Data records:
┌────────

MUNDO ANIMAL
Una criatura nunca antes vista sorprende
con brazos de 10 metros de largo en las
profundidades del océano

└────────
┌────────

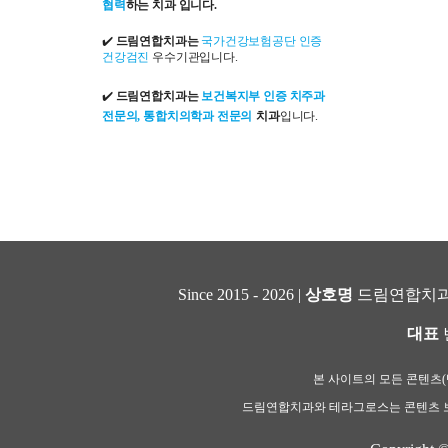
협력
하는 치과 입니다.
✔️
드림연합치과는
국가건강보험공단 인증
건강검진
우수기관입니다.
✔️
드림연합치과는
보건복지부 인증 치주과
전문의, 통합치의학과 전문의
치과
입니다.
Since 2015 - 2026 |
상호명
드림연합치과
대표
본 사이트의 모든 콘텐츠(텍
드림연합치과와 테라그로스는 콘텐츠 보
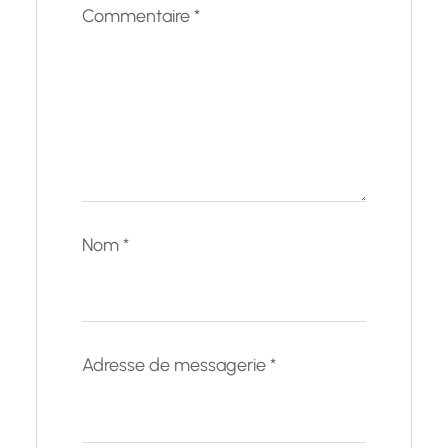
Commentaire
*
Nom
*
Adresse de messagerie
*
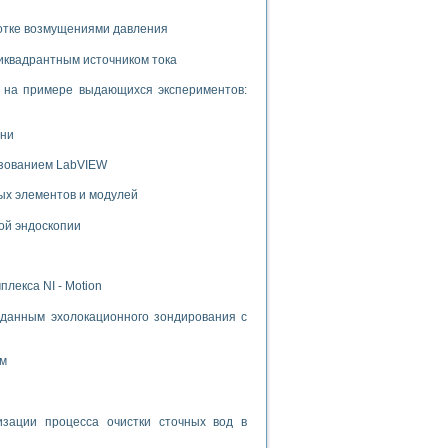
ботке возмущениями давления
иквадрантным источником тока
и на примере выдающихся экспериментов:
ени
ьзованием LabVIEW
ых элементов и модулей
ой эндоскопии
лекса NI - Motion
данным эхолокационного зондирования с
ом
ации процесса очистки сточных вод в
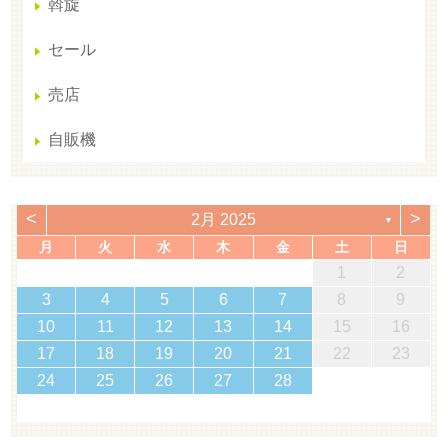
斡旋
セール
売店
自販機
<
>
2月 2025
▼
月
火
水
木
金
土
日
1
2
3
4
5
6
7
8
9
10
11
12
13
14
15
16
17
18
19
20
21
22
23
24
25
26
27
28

└────────

Task details:
The required output is every line above from the one with "MUNDO ANIMAL" down to the one with "profundidades del océano", restated word for word, ends included.

Response box:
MUNDO ANIMAL
Una criatura nunca antes vista sorprende
con brazos de 10 metros de largo en las
profundidades del océano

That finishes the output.